(Stored data entries)
=====

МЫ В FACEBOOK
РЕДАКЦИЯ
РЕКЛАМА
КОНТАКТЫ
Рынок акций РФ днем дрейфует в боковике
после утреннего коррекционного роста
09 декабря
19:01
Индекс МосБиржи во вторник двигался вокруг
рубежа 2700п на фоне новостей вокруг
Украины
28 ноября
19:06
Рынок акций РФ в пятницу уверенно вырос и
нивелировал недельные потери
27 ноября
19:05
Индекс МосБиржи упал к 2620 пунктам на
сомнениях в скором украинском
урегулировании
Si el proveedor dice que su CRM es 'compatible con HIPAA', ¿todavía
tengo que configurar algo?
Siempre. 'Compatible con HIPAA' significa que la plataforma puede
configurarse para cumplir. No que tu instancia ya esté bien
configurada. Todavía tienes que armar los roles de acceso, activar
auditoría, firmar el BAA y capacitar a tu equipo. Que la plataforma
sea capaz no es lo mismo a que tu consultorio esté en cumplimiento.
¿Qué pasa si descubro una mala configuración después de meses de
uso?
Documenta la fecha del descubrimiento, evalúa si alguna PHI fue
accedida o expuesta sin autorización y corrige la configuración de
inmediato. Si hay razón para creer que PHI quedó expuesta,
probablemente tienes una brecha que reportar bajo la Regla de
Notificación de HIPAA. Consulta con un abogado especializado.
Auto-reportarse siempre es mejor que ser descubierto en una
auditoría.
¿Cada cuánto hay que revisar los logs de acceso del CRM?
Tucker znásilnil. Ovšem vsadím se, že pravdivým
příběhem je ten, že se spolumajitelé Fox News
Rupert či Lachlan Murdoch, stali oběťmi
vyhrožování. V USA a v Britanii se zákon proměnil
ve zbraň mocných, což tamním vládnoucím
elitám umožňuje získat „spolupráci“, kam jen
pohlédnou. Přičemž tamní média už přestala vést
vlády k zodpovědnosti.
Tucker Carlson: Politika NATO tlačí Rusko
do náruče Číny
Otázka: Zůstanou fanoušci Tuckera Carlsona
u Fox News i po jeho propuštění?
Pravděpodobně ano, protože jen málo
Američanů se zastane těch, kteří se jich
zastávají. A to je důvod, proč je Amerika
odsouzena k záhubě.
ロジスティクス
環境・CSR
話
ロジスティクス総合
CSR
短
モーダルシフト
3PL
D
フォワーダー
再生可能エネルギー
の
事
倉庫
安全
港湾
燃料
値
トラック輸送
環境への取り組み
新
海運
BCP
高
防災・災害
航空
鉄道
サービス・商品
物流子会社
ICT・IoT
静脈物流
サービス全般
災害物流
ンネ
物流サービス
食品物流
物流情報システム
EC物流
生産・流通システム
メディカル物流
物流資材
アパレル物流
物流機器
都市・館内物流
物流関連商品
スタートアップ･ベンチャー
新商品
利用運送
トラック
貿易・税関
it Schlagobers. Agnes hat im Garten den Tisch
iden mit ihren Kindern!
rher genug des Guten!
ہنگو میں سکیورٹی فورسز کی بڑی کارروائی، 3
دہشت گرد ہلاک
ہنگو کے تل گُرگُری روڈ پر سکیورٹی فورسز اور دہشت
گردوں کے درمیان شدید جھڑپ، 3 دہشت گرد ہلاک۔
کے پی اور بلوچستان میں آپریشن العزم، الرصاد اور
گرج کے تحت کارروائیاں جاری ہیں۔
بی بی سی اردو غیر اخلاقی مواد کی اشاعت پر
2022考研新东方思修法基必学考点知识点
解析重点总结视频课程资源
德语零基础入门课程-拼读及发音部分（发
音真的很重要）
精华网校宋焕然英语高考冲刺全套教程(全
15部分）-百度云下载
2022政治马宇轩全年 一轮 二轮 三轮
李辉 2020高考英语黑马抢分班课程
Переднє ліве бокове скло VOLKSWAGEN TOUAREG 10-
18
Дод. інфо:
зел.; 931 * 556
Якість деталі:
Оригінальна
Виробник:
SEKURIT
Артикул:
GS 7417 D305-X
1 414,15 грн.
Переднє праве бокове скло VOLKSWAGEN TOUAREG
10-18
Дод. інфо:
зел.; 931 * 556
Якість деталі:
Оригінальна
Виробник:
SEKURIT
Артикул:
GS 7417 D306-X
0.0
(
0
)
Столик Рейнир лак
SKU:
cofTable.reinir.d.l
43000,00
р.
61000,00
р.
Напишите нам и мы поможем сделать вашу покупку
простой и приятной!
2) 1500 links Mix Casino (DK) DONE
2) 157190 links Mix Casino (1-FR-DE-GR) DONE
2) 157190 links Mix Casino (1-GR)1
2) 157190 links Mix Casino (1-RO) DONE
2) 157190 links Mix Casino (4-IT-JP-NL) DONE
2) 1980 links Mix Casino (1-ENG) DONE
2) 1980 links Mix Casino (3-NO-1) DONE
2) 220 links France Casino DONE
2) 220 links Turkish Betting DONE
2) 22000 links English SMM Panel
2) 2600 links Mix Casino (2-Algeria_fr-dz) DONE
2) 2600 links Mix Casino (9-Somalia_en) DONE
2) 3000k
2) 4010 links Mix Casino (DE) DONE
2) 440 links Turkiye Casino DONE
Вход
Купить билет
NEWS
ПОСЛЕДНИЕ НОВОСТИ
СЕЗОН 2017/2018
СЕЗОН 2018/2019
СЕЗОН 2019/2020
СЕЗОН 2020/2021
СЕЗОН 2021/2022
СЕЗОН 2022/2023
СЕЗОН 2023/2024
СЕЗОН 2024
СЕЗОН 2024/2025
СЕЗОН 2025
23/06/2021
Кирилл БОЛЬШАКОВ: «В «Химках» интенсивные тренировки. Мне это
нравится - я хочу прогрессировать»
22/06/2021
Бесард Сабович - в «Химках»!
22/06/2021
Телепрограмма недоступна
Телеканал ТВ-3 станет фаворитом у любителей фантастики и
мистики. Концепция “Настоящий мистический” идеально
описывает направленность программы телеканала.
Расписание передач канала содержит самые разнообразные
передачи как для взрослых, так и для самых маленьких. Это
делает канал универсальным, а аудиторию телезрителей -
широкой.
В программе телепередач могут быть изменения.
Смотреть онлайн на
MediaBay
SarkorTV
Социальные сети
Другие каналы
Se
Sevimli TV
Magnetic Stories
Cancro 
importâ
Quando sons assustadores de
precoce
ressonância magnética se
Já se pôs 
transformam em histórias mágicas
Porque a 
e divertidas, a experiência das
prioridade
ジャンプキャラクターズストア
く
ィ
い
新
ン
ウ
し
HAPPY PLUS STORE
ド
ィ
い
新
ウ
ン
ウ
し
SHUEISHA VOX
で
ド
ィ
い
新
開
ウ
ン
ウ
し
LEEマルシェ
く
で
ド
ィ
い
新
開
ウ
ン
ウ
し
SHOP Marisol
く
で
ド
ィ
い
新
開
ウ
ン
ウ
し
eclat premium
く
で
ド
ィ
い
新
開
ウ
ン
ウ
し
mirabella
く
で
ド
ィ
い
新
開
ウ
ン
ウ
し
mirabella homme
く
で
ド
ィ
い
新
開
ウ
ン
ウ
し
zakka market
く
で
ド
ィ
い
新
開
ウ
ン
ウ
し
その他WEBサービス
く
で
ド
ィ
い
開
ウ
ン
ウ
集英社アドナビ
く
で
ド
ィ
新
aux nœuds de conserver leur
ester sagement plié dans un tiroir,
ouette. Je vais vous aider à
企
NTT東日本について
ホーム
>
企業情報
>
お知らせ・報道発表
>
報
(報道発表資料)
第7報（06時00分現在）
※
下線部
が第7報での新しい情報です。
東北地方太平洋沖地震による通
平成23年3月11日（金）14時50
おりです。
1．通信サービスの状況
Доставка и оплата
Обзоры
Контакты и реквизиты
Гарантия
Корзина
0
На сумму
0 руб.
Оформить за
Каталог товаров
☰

=====

§ **Task description**
From the entries, give the number of lines where the string "expuesta" is found, and nothing else.

§ **Result of this exercise**
2